As you can see, calling Doug Kmiec a RINO is little short of feint praise. How he ended up as co-chair of Romney’s committee on the courts is little short of baffling - especially given how supposedly rabidly pro-life Kmiec is and how Johnny-come-lately Governor Romney was to the cause.
Kmiec's association with BO is actually a lot more logical in a generalist sense - but NOT if he is rabidly pro-life, as Obama is Johnny-come-bloody-nothing to the defense of the unborn. Which is presumeably why NARAL endorsed him.

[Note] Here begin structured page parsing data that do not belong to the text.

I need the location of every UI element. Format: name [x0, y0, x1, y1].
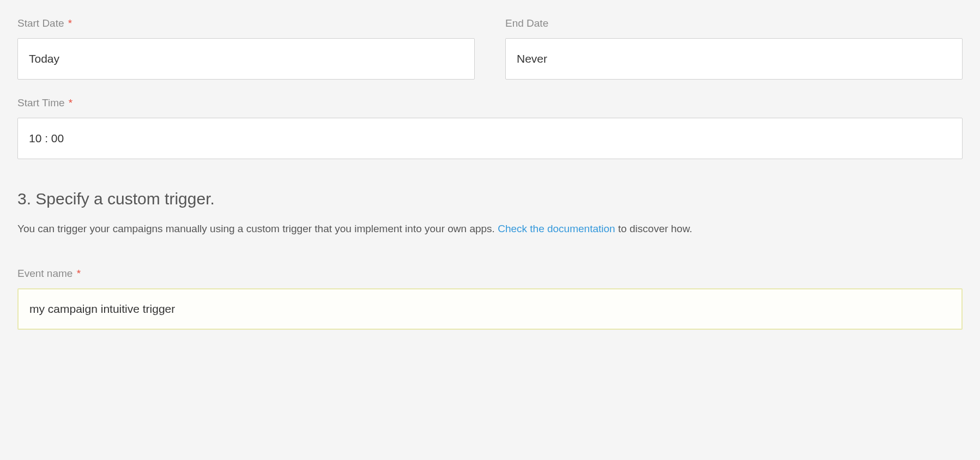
start-time-input[interactable] [17, 118, 963, 159]
start-date-group: Start Date * [17, 17, 475, 80]
start-time-label-text: Start Time [17, 97, 65, 108]
event-name-label-text: Event name [17, 268, 72, 279]
section-description: You can trigger your campaigns manually … [17, 221, 963, 237]
section-heading: 3. Specify a custom trigger. [17, 190, 963, 208]
description-after: to discover how. [615, 223, 693, 234]
event-name-label: Event name * [17, 268, 963, 280]
required-asterisk: * [68, 17, 72, 29]
documentation-link[interactable]: Check the documentation [498, 223, 615, 234]
required-asterisk: * [77, 268, 81, 279]
event-name-input[interactable] [17, 288, 963, 330]
end-date-label: End Date [505, 17, 963, 29]
end-date-label-text: End Date [505, 17, 548, 29]
start-time-group: Start Time * [17, 97, 963, 159]
start-date-label-text: Start Date [17, 17, 64, 29]
start-date-label: Start Date * [17, 17, 475, 29]
start-date-input[interactable] [17, 38, 475, 80]
end-date-group: End Date [505, 17, 963, 80]
start-time-label: Start Time * [17, 97, 963, 109]
description-before: You can trigger your campaigns manually … [17, 223, 498, 234]
required-asterisk: * [69, 97, 72, 108]
end-date-input[interactable] [505, 38, 963, 80]
event-name-group: Event name * [17, 268, 963, 330]
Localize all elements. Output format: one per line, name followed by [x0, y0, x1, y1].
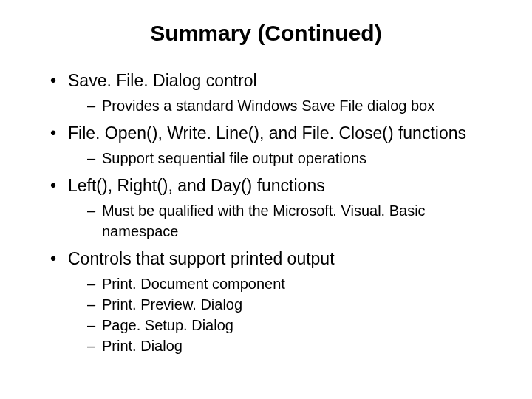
sub-item: Must be qualified with the Microsoft. Vi… [87, 200, 502, 242]
sub-text: Must be qualified with the Microsoft. Vi… [102, 202, 426, 239]
sub-list: Provides a standard Windows Save File di… [68, 95, 502, 116]
sub-text: Support sequential file output operation… [102, 150, 366, 166]
sub-item: Print. Dialog [87, 335, 502, 356]
slide-title: Summary (Continued) [30, 21, 502, 46]
bullet-text: Left(), Right(), and Day() functions [68, 176, 325, 195]
sub-item: Page. Setup. Dialog [87, 315, 502, 335]
bullet-item: Left(), Right(), and Day() functions Mus… [50, 174, 502, 242]
bullet-text: File. Open(), Write. Line(), and File. C… [68, 123, 466, 143]
sub-text: Print. Document component [102, 276, 285, 292]
sub-list: Print. Document component Print. Preview… [68, 273, 502, 356]
bullet-item: File. Open(), Write. Line(), and File. C… [50, 122, 502, 168]
bullet-list: Save. File. Dialog control Provides a st… [30, 69, 502, 356]
sub-item: Provides a standard Windows Save File di… [87, 95, 502, 116]
bullet-item: Controls that support printed output Pri… [50, 248, 502, 356]
sub-text: Provides a standard Windows Save File di… [102, 98, 434, 114]
sub-item: Print. Preview. Dialog [87, 294, 502, 315]
sub-text: Print. Dialog [102, 338, 183, 354]
sub-list: Support sequential file output operation… [68, 148, 502, 168]
sub-list: Must be qualified with the Microsoft. Vi… [68, 200, 502, 242]
sub-text: Print. Preview. Dialog [102, 296, 242, 313]
sub-text: Page. Setup. Dialog [102, 317, 233, 333]
sub-item: Support sequential file output operation… [87, 148, 502, 168]
bullet-item: Save. File. Dialog control Provides a st… [50, 69, 502, 116]
sub-item: Print. Document component [87, 273, 502, 294]
bullet-text: Save. File. Dialog control [68, 71, 257, 90]
slide: Summary (Continued) Save. File. Dialog c… [0, 0, 532, 399]
bullet-text: Controls that support printed output [68, 249, 335, 268]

So how does Kmiec rationalize supporting an orthodox backer of child sacrifice if this is his core, top-priority issue?
Incoherently, as it turns out:
As I see it, the “self-evident truths” of the Declaration [of Independence] have interpretative significance for the meaning of “life” and “person” in the constitutional text — and that meaning makes life unalienable, which means each life from conception is unique and worthy of constitutional protection…
Thus, as I see it, [the election] is a choice between two less than sufficient courses:
(a) the continuation of an effort to appoint men and women to the Court who are thought willing to overturn Roe through divisive confirmation proceedings that undermine respect for law and understate the significance of non-abortion issues in a judicial candidate’s evaluation; or
(b) working with a new president who honestly concedes the abortion decision poses serious moral issues which he argues can only be fully and successfully resolved by the mother facing it with the primary obligation of the community seeing to it that she is as well informed as possible in the making of it…
If it’s a choice between giving a boost to the work of my fellow parishioners who week after week in thinly-funded, crisis pregnancy centers, open their minds and their hearts and often their homes to pregnant women (and Obama has spoken approvingly of faith-based efforts) and a Supreme Court Justice to be named later who may or may not toss the issue back to the states, I think I know which course is more effectively choosing life.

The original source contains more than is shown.